Мать поспешно кивнула:

— Да-да, да-да... Я хотела вот еще что спросить. Ты, наверное, не помнишь Штернов? Анна, моя сводная сестра. Они с мужем уехали во Францию еще в двадцатом. Там открыли табачную лавку. Очень прибыльное дело, учитывая, что...

— Что-то припоминаю.

— Да, старое дело... Мы потеряли с ними связь, на письма они не отвечали... А в начале октября пришло письмо от их дочери. Боже, мое сердце разрывалось от боли, когда я читала его! Оказалось, Рудольф умер от туберкулеза лет пять назад, моя Анна — в этом мае. Девочка осталась одна, среди войны, солдат… Разве могли мы позволить ей остаться в аду?

Как я понял, это и была та Алис, о которой вчера проговорилась мать. Любопытно, будь Шефферлинги семьей рабочего и ютились на чердаке, сирота также слезно бы рвалась вернуться? Впрочем, с табачной лавки ее карман наверняка был туго набит. Это меняло дело.

— Милый, я хотела бы, чтобы вы нашли общий язык, — продолжила мать. — Пусть дальняя, но она твоя кузина. Да и девушка скромная, милая. С тобой она заочно знакома. Преступлением было бы не похвастаться моим мальчиком! Когда дождь или нет настроения, рассматривать семейные фотографии истинное спасение. О, какая вещица. А что в ней?

Я поперхнулся дымом, когда увидел, как мать рассматривает металлическую коробочку — вчера неосмотрительно оставил на столе. Натянул брюки и, откашлявшись, мягко забрал из рук:

— Мама, твой чудесный носик везде найдет приключения. Сама же видишь, грязное. Хочешь запачкать свои сахарные пальчики?

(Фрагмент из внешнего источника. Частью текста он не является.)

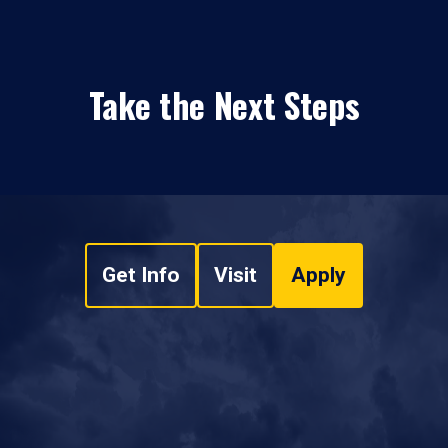
Take the Next Steps
Get Info
Visit
Apply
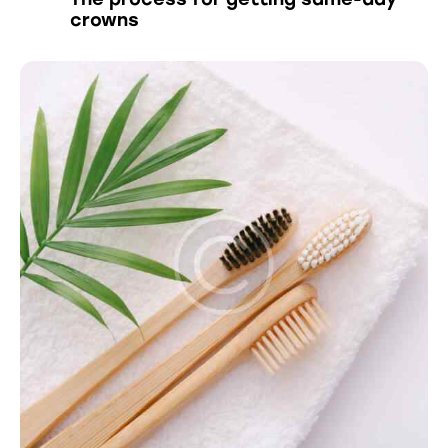
crowns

Коробка звякнула о дно ящика.

– А вообще ты права. Давай еще поговорим... Ты знаешь, что такое самовар? О, дьявольское изобретение. Еще на востоке пьют чай с лимоном. Представляешь? Давняя традиция, чтобы не тошнило в дороге. Потому что дороги такие, что без лимона нельзя... Кажется, это все новости, которыми жизненно необходимо нам обменяться прямо сейчас, в седьмом часу, когда я до уборной дойти не успел. Так? Или нет?

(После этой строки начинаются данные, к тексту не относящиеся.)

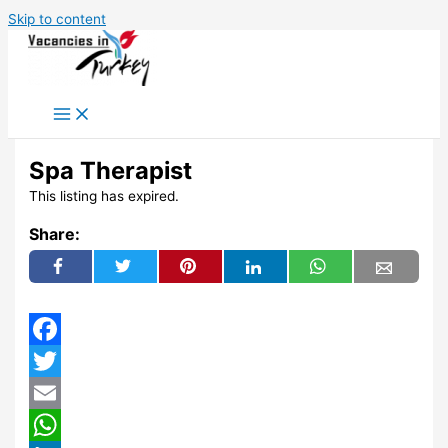
Skip to content
Spa Therapist
This listing has expired.
Share:
Facebook
Twitter
Email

В глазах матери появилось что-то болезненное, жалкое.

— Мальчик мой, прости меня, глупую, надоедливую. Не даю тебе отдохнуть. Прости, прости меня! Я просто... Я боюсь уйти и вдруг проснуться!.. Сколько раз такое было, — мать целовала мне лицо и руки. — Ты представить не можешь, какая пытка получить письмо и бояться перевернуть его — вдруг там печать военного ведомства? А скольких горькая участь не обошла стороной, Господи, скольких матерей… Тот же Клаус, бедный мальчик… Все. Решено. Каждое твое слово закон. Отдых, значит отдых. Я не скажу ни слова! Рот нитками зашью. Кенаров выпущу в окно. Все, все сделаю! Пошлю Эльзу на рынок… Нет, сама куплю и приготовлю твой любимый пирог. Одно слово, один жест. Я исполню! – тонкие ладони рассекали воздух. Вероятно с таким азартом били французов под Седаном[2].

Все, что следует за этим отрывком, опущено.